Le médecin de l'équipe est intervenu, calme et précis. Il a posé des questions rapides, a manipulé la jambe avec une expertise incroyable, et a donné des ordres clairs. J'étais fascinée. Je regardais ses mains, la façon dont il rassurait le joueur tout en travaillant. Il a réussi à remettre l'articulation en place sur le terrain, sauvant probablement la carrière du jeune homme.
À ce moment précis, quelque chose a changé en moi. Ce n'était plus le rêve d'Adrien. C'était le mien. Je ne voulais pas juste être médecin. Je voulais être ce médecin-là. Je voulais connaître cette adrénaline, cette compétence qui pouvait changer une vie.
Une passion, réelle et puissante, venait de naître dans les cendres de mon chagrin d'amour.
J'ai commencé à m'investir. Je me suis portée volontaire comme assistante médicale pour l'équipe. J'ai passé des heures à la bibliothèque, dévorant des livres sur la traumatologie sportive. Pour la première fois depuis des mois, je ne pensais plus à Adrien. J'avais un but.
Un après-midi, le capitaine de l'équipe, Mathéo, est venu à l'infirmerie. Il avait une vilaine coupure à l'arcade sourcilière. Il était grand, musclé, avec un sourire chaleureux et des yeux pétillants.
« J'ai entendu dire que la nouvelle assistante était une future star de la médecine sportive. »
J'ai rougi en nettoyant sa plaie. Mes mains étaient sûres, mes gestes précis.

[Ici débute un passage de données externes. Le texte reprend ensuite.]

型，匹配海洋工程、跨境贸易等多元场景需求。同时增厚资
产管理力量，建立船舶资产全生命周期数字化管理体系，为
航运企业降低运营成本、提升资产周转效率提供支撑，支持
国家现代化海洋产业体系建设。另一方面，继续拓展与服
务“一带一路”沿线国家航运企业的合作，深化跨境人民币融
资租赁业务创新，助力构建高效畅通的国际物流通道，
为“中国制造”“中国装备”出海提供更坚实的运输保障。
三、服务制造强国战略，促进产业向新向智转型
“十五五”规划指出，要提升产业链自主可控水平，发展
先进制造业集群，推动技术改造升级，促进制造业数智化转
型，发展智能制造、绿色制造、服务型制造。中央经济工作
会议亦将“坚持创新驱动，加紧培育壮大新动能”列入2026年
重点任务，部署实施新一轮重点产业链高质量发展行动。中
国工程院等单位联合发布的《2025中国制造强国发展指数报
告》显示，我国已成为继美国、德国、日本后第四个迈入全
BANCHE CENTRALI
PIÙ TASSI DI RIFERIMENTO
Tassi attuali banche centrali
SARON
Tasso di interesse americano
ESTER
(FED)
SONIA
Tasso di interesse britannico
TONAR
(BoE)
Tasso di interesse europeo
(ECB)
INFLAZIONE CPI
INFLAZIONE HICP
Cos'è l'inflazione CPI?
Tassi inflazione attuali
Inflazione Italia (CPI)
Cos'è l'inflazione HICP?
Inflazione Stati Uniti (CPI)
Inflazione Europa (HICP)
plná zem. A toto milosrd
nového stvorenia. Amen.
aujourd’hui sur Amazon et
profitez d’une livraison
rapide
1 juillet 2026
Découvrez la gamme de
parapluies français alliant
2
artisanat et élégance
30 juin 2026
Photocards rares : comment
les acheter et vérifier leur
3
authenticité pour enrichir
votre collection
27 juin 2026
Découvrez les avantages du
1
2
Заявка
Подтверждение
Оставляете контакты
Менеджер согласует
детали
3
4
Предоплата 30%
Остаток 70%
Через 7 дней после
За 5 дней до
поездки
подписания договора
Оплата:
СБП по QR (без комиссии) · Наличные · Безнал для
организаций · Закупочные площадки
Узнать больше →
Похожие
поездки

« Je ne suis qu'une étudiante. »
« Une étudiante très douée, alors. »
Il n'a pas bronché quand j'ai posé les strips de suture. Il me regardait avec une admiration évidente. Quand j'ai eu fini, il est resté assis.
« Alors, future star de la médecine, est-ce que tu acceptes de boire un verre avec un simple joueur de rugby ce soir ? Pour me remercier de m'être blessé juste pour pouvoir te parler. »
Sa franchise m'a surprise. C'était si différent de la complexité et des jeux d'Adrien. C'était simple, direct, charmant.
J'ai souri, un vrai sourire, pour la première fois depuis longtemps.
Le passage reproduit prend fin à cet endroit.